Wherever the string "froid" appears in the listing, copy that line.

▸ **Data extract**:
######

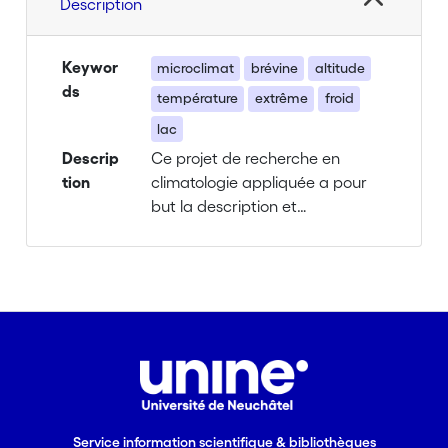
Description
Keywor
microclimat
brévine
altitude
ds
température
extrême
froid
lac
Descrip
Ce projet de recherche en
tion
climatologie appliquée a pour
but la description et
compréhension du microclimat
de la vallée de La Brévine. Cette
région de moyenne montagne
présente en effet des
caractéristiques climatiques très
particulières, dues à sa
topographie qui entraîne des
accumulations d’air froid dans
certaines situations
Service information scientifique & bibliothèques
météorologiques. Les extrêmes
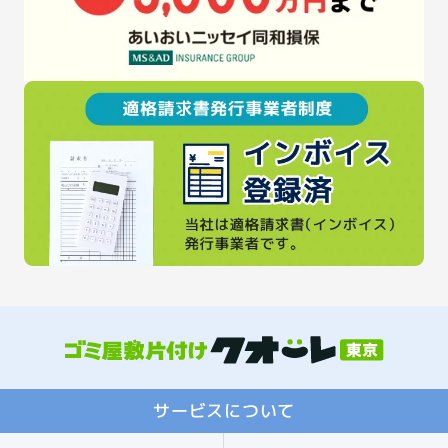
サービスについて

######

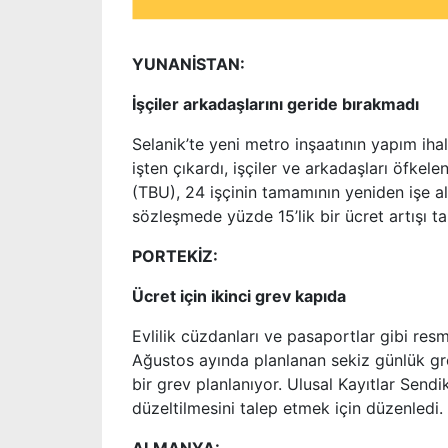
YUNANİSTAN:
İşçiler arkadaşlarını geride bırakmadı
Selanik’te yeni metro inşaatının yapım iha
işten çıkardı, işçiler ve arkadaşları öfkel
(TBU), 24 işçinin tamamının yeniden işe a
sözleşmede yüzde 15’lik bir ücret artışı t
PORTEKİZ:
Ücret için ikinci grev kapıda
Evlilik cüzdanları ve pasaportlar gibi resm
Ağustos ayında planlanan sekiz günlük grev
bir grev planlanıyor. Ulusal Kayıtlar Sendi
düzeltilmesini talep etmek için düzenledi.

######

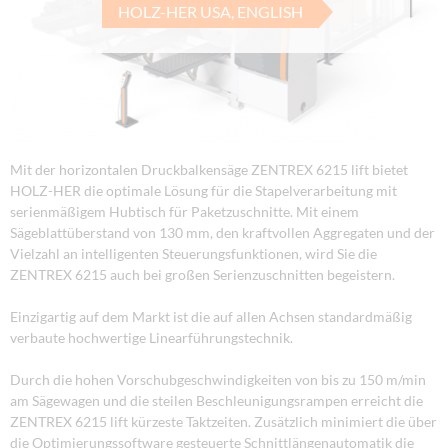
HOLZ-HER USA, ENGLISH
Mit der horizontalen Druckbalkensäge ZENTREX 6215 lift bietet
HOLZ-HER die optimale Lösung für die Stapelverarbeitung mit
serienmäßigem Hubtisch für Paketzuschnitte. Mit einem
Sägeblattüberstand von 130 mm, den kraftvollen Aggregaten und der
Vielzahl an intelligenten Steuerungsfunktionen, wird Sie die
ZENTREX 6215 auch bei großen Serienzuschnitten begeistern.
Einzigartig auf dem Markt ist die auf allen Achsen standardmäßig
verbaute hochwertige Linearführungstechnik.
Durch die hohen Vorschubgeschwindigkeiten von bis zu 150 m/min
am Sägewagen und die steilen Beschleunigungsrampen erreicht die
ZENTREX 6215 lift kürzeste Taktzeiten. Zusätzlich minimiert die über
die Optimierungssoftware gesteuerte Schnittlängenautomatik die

######

▸ **Solution to the exercise**:
froid
accumulations d’air froid dans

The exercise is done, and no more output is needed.